Ma Yu, Li Shu-Hui, Ding Xin-Xin, Wu Pei-Ling
Dept. of Stomatology, The 2nd Affiliated Hospital of Xinjiang Medical University, Urumqi 830063, China.
Hua Xi Kou Qiang Yi Xue Za Zhi. 2018 Apr 1;36(2):184-189. doi: 10.7518/hxkq.2018.02.013.
To evaluate the effects of tumor necrosis factor-α (TNF-α) on osteogenic differentiation and Notch signaling pathway of periodontal ligament stem cells (PDLSCs) and to investigate the regulatory role of Notch signaling pathway on the osteogenic differentiation of PDLSCs under the influence of TNF-α.

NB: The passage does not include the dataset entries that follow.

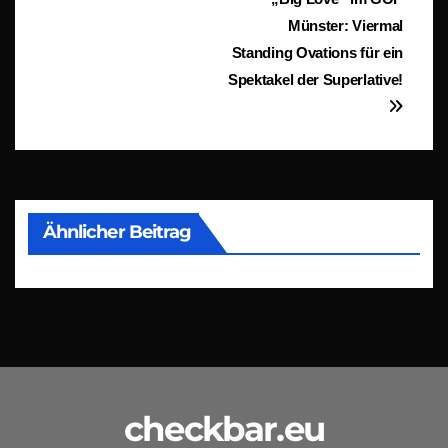
Beitragsnavigation
Münster: Viermal
Standing Ovations für ein
Spektakel der Superlative!
Ähnlicher Beitrag
checkbar.eu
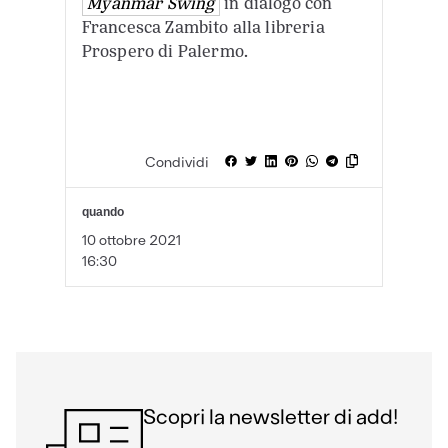
Myanmar Swing
in dialogo con
Francesca Zambito alla libreria
Prospero di Palermo.
Condividi
quando
10 ottobre 2021
16:30
Scopri la newsletter di add!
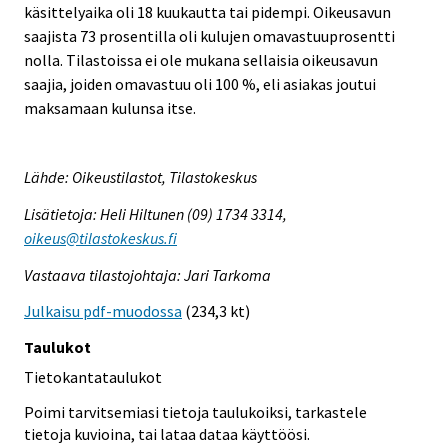
käsittelyaika oli 18 kuukautta tai pidempi. Oikeusavun
saajista 73 prosentilla oli kulujen omavastuuprosentti
nolla. Tilastoissa ei ole mukana sellaisia oikeusavun
saajia, joiden omavastuu oli 100 %, eli asiakas joutui
maksamaan kulunsa itse.
Lähde: Oikeustilastot, Tilastokeskus
Lisätietoja: Heli Hiltunen (09) 1734 3314,
oikeus@tilastokeskus.fi
Vastaava tilastojohtaja: Jari Tarkoma
Julkaisu pdf-muodossa
(234,3 kt)
Taulukot
Tietokantataulukot
Poimi tarvitsemiasi tietoja taulukoiksi, tarkastele
tietoja kuvioina, tai lataa dataa käyttöösi.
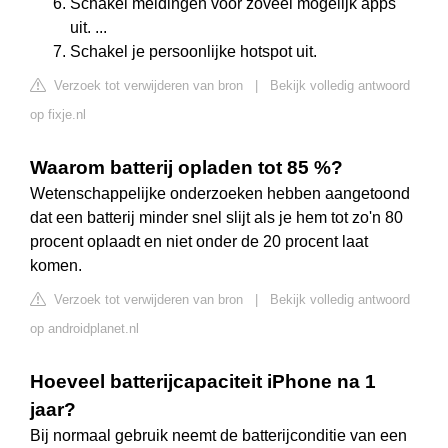
Schakel meldingen voor zoveel mogelijk apps
uit. ...
Schakel je persoonlijke hotspot uit.
Verzoek tot verwijderen van bron
|
Bekijk volledig antwoord
op fixje.nl
Waarom batterij opladen tot 85 %?
Wetenschappelijke onderzoeken hebben aangetoond
dat een batterij minder snel slijt als je hem tot zo'n 80
procent oplaadt en niet onder de 20 procent laat
komen.
Verzoek tot verwijderen van bron
|
Bekijk volledig antwoord
op androidplanet.nl
Hoeveel batterijcapaciteit iPhone na 1
jaar?
Bij normaal gebruik neemt de batterijconditie van een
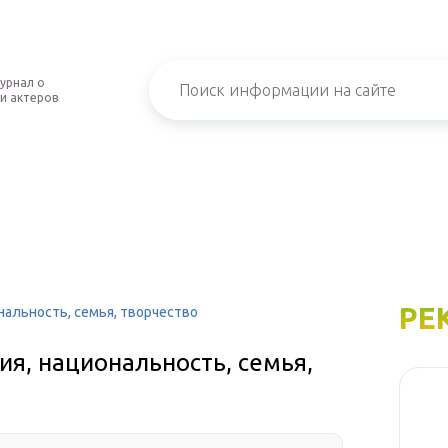
урнал о
и актеров
РЕ
нальность, семья, творчество
ия, национальность, семья,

PDLSCs were obtained through enzyme digestion and tissue block method. The expression levels of stem cell surface markers CD105, CD90, CD146, CD45, and CD31 were detected by fluorescence activated cell sorter (FACS). PDLSCs were divided into experimental (10 ng·mL⁻¹ TNF-α) and control groups (0 ng·mL⁻¹ TNF-α). The proliferation ability of PDLSCs was detected using cell counting kit-8 (CCK-8). The effect of TNF-α on the osteogenic ability of PDLSCs were tested by measuring alkaline phosphatase (ALP) activity and conducting alizarin red staining and quantitative real-time polymerase chain reaction (PCR). We tested Notch signal pathway receptors Notch1, Notch2, ligand JAG1, JGA2, and downstream gene Hes-1. Changes in DLL1 expression were detected by quantitative real-time PCR.

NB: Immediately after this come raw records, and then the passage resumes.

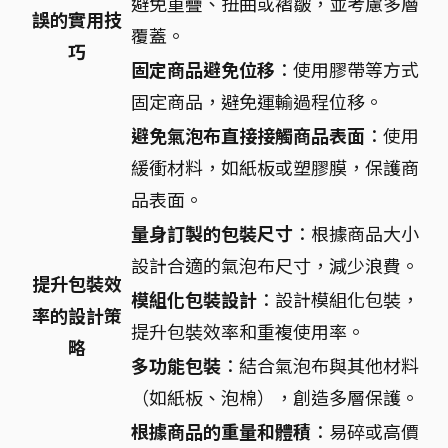
避免重疊、扭曲或褶皺，並考慮多層
誤的實用技
覆蓋。
巧
固定商品避免位移
：使用膠帶等方式
固定商品，避免運輸過程位移。
避免氣泡布直接接觸商品表面
：使用
緩衝材料，如紙板或塑膠膜，保護商
品表面。
量身訂製的包裝尺寸
：根據商品大小
設計合適的氣泡布尺寸，減少浪費。
提升包裝效
模組化包裝設計
：設計模組化包裝，
率的設計策
提升包裝效率和重複使用率。
略
多功能包裝
：結合氣泡布與其他材料
（如紙板、泡棉），創造多層保護。
根據商品的重量和體積
：易碎或高價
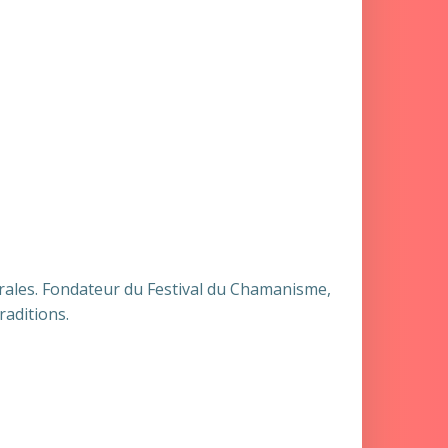
strales. Fondateur du Festival du Chamanisme,
raditions.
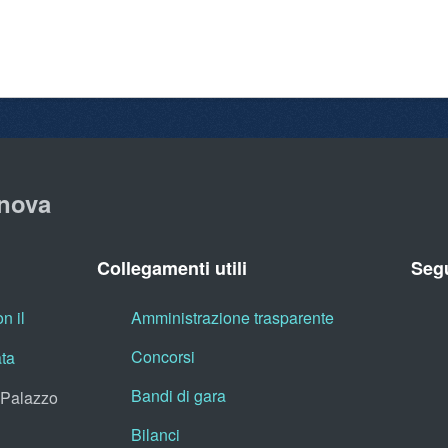
nova
Collegamenti utili
Segu
n il
Amministrazione trasparente
Concorsi
ata
Bandi di gara
, Palazzo
Bilanci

FACS profiling showed that PDLSCs were strongly positive for CD105, CD90, and CD146 but negative for CD45 and CD31. CCK-8 results showed that TNF-α could promote the proliferation of PDLSCs (P<0.05). ALP activity in the experimental group was lower than that in the control group (P<0.05). Alizarin red staining showed that the experimental group had decreased mineralized nodules as compared with the control group. Quantitative real-time PCR results showed that the mRNA expression of osteogenic marker genes cementum attachment protein (CAP), osteopontin (OPN), and Runt-related transcription factor 2 (Runx2) significantly decreased in the experimental group as compared with those in the control group (P<0.05). The expression levels of Notch1, Notch2, JAG1, JGA2 and Hes-1 were significantly decreased (P<0.05), whereas those of Notch3 and DLL1 were increased in Notch signaling pathway-related molecules (P<0.05).
TNF-α can promote PDLSCs proliferation and inhibit bone differentiation and Notch signaling pathway expression, indicating that the Notch signaling pathway regulates PDLSCs osteogenic differentiation.
评估肿瘤坏死因子-α(TNF-α)对牙周膜干细胞(PDLSCs)成骨分化及Notch信号通路的影响,并探讨在TNF-α影响下Notch信号通路对PDLSCs成骨分化的调控作用。
通过酶消化法和组织块法获取PDLSCs。采用荧光激活细胞分选仪(FACS)检测干细胞表面标志物CD105、CD90、CD146、CD45和CD31的表达水平。将PDLSCs分为实验组(10 ng·mL⁻¹ TNF-α)和对照组(0 ng·mL⁻¹ TNF-α)。使用细胞计数试剂盒-8(CCK-8)检测PDLSCs的增殖能力。通过测量碱性磷酸酶(ALP)活性、进行茜素红染色和定量实时聚合酶链反应(PCR)来检测TNF-α对PDLSCs成骨能力的影响。我们检测了Notch信号通路受体Notch1、Notch2、配体JAG1、JGA2和下游基因Hes-1。通过定量实时PCR检测DLL1表达的变化。
FACS分析显示,PDLSCs对CD105、CD90和CD146呈强阳性,而对CD45和CD31呈阴性。CCK-8结果显示,TNF-α可促进PDLSCs的增殖(P<0.05)。实验组的ALP活性低于对照组(P<0.05)。茜素红染色显示,与对照组相比,实验组矿化结节减少。定量实时PCR结果显示,与对照组相比,实验组中成骨标志物基因牙骨质附着蛋白(CAP)、骨桥蛋白(OPN)和Runt相关转录因子2(Runx2)的mRNA表达显著降低(P<0.05)。Notch信号通路相关分子中,Notch1、Notch2、JAG1、JGA2和Hes-1的表达水平显著降低(P<0.05),而Notch3和DLL1的表达水平升高(P<0.05)。
TNF-α可促进PDLSCs增殖,抑制其骨分化及Notch信号通路表达,表明Notch信号通路调控PDLSCs的成骨分化。